Diane Abbott Loses Labour Whip After Racism Comments
Diane Abbott pictured last month (Alamy)
3 min read
Former shadow home secretary Diane Abbott has had the Labour whip removed after she appeared to compare racism against Jewish people to prejudice experienced by people with red hair.
Labour announced on Sunday it had removed the party whip from Abbott, who had apologised for the comments earlier in the morning.
A spokesperson said: “The Labour party completely condemns these comments which are deeply offensive and wrong.
“The chief whip has suspended the Labour whip from Diane Abbott pending an investigation.”
In a letter to The Observer newspaper today, Abbott, who served in Jeremy Corbyn’s shadow cabinet, said that “many types of white people” experience prejudice, but “they are not all their lives subject to racism".
Writing to the newspaper, in response to a comment piece published last weekend, Abbott, who represents Hackney North and Stoke Newington said: “Tomiwa Owolade claims that Irish, Jewish and Traveller people all suffer from 'racism'.

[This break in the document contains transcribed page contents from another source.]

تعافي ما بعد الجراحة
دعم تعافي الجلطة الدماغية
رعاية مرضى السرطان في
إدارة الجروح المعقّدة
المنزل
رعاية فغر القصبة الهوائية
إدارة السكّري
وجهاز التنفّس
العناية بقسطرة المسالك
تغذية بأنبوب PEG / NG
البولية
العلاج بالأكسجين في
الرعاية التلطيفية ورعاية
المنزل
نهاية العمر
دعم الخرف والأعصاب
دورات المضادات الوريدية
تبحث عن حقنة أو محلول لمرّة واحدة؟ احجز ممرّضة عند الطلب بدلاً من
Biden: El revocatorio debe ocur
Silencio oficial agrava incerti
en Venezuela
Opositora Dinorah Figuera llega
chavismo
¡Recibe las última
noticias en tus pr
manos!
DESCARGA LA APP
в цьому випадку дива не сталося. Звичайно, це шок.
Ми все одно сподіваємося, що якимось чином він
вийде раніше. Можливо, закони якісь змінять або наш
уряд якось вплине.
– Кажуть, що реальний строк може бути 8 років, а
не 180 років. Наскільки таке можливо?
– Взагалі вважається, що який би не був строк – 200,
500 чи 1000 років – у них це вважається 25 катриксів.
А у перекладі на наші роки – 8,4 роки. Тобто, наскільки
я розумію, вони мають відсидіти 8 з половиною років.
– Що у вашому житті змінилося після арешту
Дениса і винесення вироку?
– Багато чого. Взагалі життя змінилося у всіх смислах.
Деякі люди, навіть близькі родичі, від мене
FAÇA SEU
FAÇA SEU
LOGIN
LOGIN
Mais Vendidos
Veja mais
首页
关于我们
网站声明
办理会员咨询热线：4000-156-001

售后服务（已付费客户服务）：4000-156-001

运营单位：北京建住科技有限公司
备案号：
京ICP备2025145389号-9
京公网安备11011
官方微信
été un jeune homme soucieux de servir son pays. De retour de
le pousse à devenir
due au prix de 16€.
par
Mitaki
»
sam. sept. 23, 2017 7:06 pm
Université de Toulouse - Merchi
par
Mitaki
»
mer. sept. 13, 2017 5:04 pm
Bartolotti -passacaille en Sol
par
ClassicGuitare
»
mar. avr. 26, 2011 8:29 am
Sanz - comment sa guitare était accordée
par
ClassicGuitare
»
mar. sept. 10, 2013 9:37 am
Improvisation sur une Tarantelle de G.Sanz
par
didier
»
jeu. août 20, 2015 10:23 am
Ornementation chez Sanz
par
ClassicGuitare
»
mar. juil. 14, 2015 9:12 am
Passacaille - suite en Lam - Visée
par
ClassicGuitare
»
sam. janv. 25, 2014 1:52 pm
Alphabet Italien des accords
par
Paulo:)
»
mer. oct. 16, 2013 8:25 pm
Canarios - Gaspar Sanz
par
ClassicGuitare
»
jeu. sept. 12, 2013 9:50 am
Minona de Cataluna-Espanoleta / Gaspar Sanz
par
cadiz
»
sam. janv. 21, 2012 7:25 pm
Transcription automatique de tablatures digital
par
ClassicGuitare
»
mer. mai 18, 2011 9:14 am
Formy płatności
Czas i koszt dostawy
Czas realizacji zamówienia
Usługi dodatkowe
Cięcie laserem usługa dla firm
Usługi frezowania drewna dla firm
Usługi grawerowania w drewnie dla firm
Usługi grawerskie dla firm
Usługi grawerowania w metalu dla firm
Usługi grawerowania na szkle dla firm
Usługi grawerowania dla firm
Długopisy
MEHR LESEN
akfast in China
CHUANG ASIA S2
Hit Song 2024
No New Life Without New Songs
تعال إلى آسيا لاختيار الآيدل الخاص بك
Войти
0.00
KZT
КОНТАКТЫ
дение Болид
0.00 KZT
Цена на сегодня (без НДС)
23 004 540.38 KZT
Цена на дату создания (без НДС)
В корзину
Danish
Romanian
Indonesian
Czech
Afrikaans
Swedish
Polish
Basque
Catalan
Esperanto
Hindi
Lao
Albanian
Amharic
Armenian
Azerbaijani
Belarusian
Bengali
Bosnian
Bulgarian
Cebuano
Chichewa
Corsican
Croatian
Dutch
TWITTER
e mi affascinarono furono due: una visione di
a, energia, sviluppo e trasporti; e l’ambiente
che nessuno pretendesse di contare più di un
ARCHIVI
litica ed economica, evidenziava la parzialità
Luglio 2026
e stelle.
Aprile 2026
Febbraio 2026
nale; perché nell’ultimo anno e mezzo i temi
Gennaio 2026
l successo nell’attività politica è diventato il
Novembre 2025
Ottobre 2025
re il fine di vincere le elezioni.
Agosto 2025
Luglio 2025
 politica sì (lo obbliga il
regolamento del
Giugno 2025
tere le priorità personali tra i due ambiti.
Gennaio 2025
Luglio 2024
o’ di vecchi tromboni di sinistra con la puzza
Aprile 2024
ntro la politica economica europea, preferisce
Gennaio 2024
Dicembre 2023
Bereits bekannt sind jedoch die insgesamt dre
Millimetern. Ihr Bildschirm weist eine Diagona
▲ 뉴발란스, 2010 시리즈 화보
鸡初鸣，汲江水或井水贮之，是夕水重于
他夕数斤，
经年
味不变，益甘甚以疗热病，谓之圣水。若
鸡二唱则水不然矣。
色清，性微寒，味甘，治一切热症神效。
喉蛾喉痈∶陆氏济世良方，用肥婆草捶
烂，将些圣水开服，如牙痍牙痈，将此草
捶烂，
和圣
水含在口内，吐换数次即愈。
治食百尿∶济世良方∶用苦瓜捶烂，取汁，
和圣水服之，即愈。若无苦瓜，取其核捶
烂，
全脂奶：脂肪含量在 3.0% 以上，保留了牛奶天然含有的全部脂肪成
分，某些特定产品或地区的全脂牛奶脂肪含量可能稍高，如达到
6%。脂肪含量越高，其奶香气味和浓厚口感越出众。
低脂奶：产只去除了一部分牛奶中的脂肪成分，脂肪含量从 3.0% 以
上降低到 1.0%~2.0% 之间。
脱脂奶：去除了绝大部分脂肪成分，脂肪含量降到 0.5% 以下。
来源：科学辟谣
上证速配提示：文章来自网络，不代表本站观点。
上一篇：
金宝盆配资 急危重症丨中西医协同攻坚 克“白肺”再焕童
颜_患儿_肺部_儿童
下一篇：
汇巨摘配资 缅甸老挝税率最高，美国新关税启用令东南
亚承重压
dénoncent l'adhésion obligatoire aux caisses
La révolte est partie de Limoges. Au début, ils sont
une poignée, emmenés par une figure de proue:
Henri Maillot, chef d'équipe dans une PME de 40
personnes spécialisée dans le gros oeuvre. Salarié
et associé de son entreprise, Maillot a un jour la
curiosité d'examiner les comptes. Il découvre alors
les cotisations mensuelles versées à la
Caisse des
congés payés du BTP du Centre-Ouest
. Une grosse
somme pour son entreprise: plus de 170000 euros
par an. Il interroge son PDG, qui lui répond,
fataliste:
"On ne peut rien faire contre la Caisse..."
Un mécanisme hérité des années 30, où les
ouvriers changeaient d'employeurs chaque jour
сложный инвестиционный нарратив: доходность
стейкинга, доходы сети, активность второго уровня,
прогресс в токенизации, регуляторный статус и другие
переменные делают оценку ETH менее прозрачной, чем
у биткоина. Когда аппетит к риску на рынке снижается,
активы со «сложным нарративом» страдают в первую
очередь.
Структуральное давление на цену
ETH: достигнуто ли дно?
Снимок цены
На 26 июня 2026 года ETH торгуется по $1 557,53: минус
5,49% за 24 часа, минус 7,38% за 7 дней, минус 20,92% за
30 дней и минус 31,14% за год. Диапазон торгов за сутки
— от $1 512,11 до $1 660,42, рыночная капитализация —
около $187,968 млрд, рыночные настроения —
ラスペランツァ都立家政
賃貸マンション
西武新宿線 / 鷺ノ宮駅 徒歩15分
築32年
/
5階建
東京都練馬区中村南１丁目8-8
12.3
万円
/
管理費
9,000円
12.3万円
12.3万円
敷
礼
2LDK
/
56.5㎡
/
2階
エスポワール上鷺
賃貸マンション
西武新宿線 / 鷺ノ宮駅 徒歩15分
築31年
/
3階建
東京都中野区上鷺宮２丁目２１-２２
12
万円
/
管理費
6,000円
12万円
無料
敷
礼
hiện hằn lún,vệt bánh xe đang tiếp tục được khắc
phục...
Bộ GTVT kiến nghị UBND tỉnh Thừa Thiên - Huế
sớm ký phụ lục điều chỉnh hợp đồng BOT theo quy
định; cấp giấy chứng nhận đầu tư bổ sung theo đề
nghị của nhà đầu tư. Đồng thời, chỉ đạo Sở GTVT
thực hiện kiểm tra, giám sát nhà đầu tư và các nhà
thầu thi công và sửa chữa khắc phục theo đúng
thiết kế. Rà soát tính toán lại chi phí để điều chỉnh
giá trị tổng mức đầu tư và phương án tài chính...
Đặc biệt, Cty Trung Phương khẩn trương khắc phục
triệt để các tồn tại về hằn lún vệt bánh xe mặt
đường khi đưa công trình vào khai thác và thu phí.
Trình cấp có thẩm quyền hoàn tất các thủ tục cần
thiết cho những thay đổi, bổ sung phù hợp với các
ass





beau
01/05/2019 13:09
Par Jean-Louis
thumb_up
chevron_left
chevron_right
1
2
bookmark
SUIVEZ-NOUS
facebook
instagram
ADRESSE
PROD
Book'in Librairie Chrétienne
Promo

“They undoubtedly experience prejudice. This is similar to racism and the two words are often used as if they are interchangeable.
"It is true that many types of white people with points of difference, such as redheads, can experience this prejudice. But they are not all their lives subject to racism.
"In pre-civil rights America, Irish people, Jewish people and Travellers were not required to sit at the back of the bus. In apartheid South Africa, these groups were allowed to vote. And at the height of slavery, there were no white-seeming people manacled on the slave ships," Abbott wrote.
Labour Against Antisemitism described the letter as "unacceptable" and "grossly offensive".
Spokesperson Fiona Sharpe said: "To reduce the racism faced by Jews to mere prejudice when in living memory six million Jews were systematically slaughtered in Europe for their race is grossly offensive."
Abbott had already apologised for the comments and said that "the errors arose in an initial draft being sent."
She tweeted: "But there is no excuse, and I wish to apologise for any anguish caused.
"Racism takes many forms and it is completely undeniable that Jewish people have suffered its monstrous effects, as have Irish people, Travellers and many others."
Earlier this year, Starmer pledged that there will be “zero tolerance of antisemitism, of racism, of discrimination of any kind” when the Labour Party was lifted out of special measures after two years following past failings on antisemitism.
The party was placed in special measures in 2020 for after the equalities watchdog ruled that Jewish members had been unlawfully discriminating against under Jeremy Corbyn’s leadership between 2015 and 2019.
Following the decision in February, Starmer apologised to the Jewish community for the hurt the period had caused, and said he did not see the EHRC’s decision “as the end of the road”.
“I see it as a signpost that we are heading in the right direction,” he said.
Jeremy Corbyn has since been barred from standing as a Labour candidate at the next election.